Les hesitantly produced his wallet and all watched Les hand Robbie one of his many credit cards. Robbie snatched the card and briefly took a moment to examine it.
“Hey, it’s platinum!” he crowed for all to hear. “Normally they give ya a hunnered thousand dollar credit on these things!”
“Yea, I don’t know…. Something like that…” Les stammered, still unsure of Robbie’s bazaar behavior.
“It’s the same card DiNero uses,” taunted Robbie, swaggering away comically waving it in the air.
Intuitively, Les looked over his shoulder. At that moment his eyes met the two attractive women who had been secretly scheming over his fate. When the two smiled Les abruptly turned around in his seat, shocked and embarrassed. He could feel his ears burning. Others noticed. Les was mortified. He had just demonstrated a foible in his personality to his peers. Out of respect nobody commented. Yet. Surprisingly, Helen was the first.
“Here ya go, dear. Something for your ears,” she said slyly, arriving with a glass of ice. No liquid, just ice.
“What’s this? asked Les; fully aware of Helen’s tease but hoping she wouldn’t peruse it.
She tugged at his ear, smiled and left.
In the course of human evolution there has always been that one defining moment in a persons’ life when time stands still and a fleeting facet of ones’ psychological make-up is revealed to ones’ peers.
That time is now. Les knew he had damage control to attend to and quickly. Amidst all the noise and conversation going on in the bar Les slowly rotated in his seat and faced the two attractive women. The two lowered their drinks and anticipated Les’s next words.
“Pardon me ladies, and please excuse my bellicose friends. The fact is, beautiful women cause me to blush.”
The room suddenly became still. Nobody moved, even Robbie froze, stopping the credit card paperwork.
“This is no excuse for my rude behavior. Please forgive me. Robbie?”
“Right here Les”.
“Please serve these wonderfully beautiful ladies whatever they desire…….On me”.
The two women raised their glasses to thank Les and he reciprocated with his own glass lifted in the air in a toast of human warmness. Turning, all eyes were admirably beaming at Les and all the glasses were raised, including those by non-regulars. Seizing the moment, Les lowered his glass and assumed a regal pose reciting a poem by F. Scott Fitzgerald.
“Then wear the gold hat, if that will move her. And if you can bounce high, bounce high for her too until she cry; high bouncing, gold hated lover, I need you!”
His passionate recital brought tears to some eyes.
Inexplicably, the background noise of the bar returned to Les’s ears. Turning, the two women were gone. Les was confused. He turned back in his seat and noticed all the regulars and everyone else in the bar for that matter were going about their business of drinking and conversing as if nothing had happened. The thought of the two fiery bear cub women of Iraq unexpectedly entered his mind.
“You ok Les?” asked Malcolm
“Yea. Yea. Just deep in thought”, he replied.
“You are one trippy dude Les”, added Malcolm.
“You’re too cute!” commented Helen in passing.
(What the hell just happened!) Thought Les. (Why didn’t I stay in Iraq).
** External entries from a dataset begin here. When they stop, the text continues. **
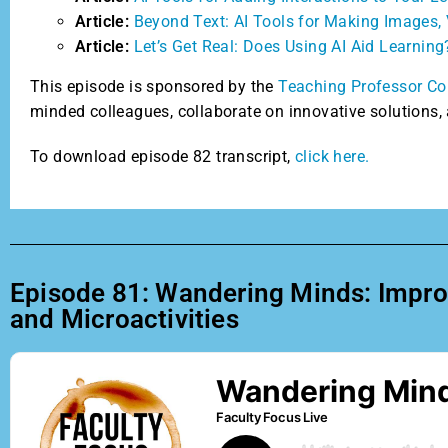
Article:
Beyond Text: AI Tools for Making Images, 
Article:
Let’s Get Real: Does Using AI Aid Learning
This episode is sponsored by the
Teaching Professor Co
minded colleagues, collaborate on innovative solutions, 
To download episode 82 transcript,
click here.
Episode 81: Wandering Minds: Improvi
and Microactivities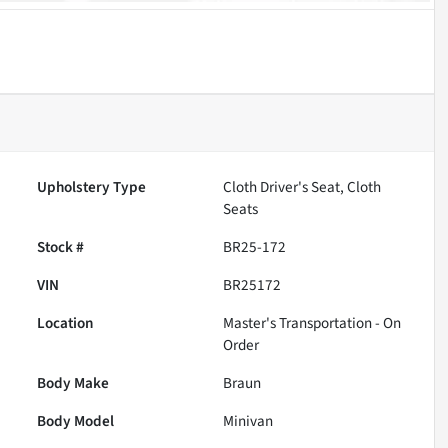
Upholstery Type
Cloth Driver's Seat, Cloth
Seats
Stock #
BR25-172
VIN
BR25172
Location
Master's Transportation - On
Order
Body Make
Braun
Body Model
Minivan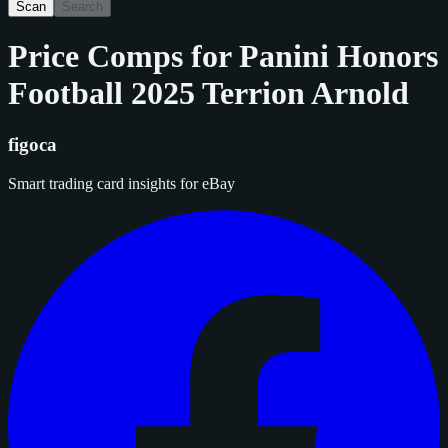
Scan
Search
Price Comps for
Panini Honors
Football 2025 Terrion Arnold
figoca
Smart trading card insights for eBay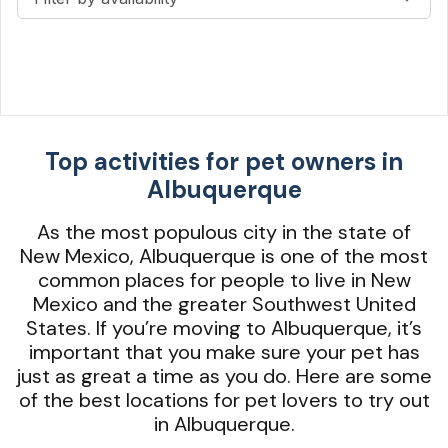
Top activities for pet owners in
Albuquerque
As the most populous city in the state of
New Mexico, Albuquerque is one of the most
common places for people to live in New
Mexico and the greater Southwest United
States. If you’re moving to Albuquerque, it’s
important that you make sure your pet has
just as great a time as you do. Here are some
of the best locations for pet lovers to try out
in Albuquerque.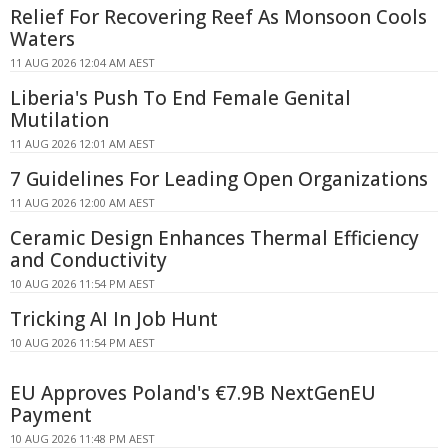
Relief For Recovering Reef As Monsoon Cools
Waters
11 AUG 2026 12:04 AM AEST
Liberia's Push To End Female Genital
Mutilation
11 AUG 2026 12:01 AM AEST
7 Guidelines For Leading Open Organizations
11 AUG 2026 12:00 AM AEST
Ceramic Design Enhances Thermal Efficiency
and Conductivity
10 AUG 2026 11:54 PM AEST
Tricking AI In Job Hunt
10 AUG 2026 11:54 PM AEST
EU Approves Poland's €7.9B NextGenEU
Payment
10 AUG 2026 11:48 PM AEST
“Goddam Les. Try ta getcha laid and ya choke”, chided Robbie, returning with the credit card. “Didn’t charge ya. We’ll settle up later……..Geeze Les, your worse than Buster”.
Les was lost for words.
“Hey, I coulda had ‘em bent over a Buick inna minute!” shouted Buster.
“Buster!” shouted Trucker. “You couldn’t get laid if you were the one-eyed king in the land of the naked blind!”
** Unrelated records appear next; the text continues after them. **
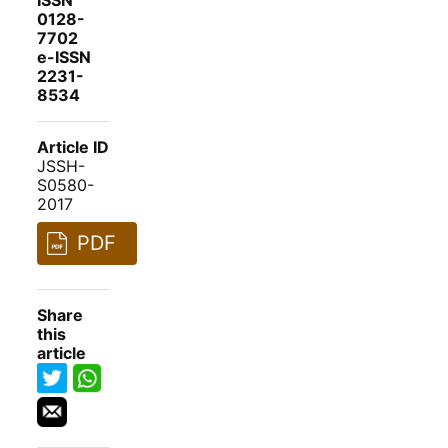
ISSN
0128-
7702
e-ISSN
2231-
8534
Article ID
JSSH-
S0580-
2017
PDF
Share
this
article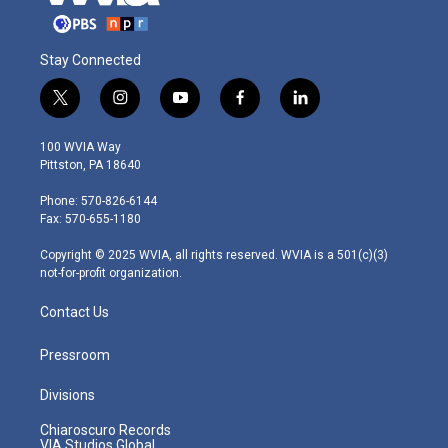
Stay Connected
t
i
y
f
l
w
n
o
a
i
i
s
u
c
n
100 WVIA Way
t
t
t
e
k
Pittston, PA 18640
t
a
u
b
e
e
g
b
o
d
Phone: 570-826-6144
r
r
e
o
i
Fax: 570-655-1180
a
k
n
m
Copyright © 2025 WVIA, all rights reserved. WVIA is a 501(c)(3)
not-for-profit organization.
Contact Us
Pressroom
Divisions
Chiaroscuro Records
VIA Studios Global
All became still. Buster’s feelings were hurt. There were a few nervous chuckles but they quickly subsided.
“Excuse me Robbie”, said Les, vying for his attention.
“Would you float a little more Stoly’s over this?” Les asked. Les now felt he needed something to bolster his composure.
“Pace yourself Les”, Malcolm advised.
Robbie produced the bottle of vodka from the mirrored shelf behind him and topped the waiting glass off.
“Want the credit card?” Les sarcastically asked.
“Naw. You’re good”.
Robbie winked and smiled, putting the bottle back.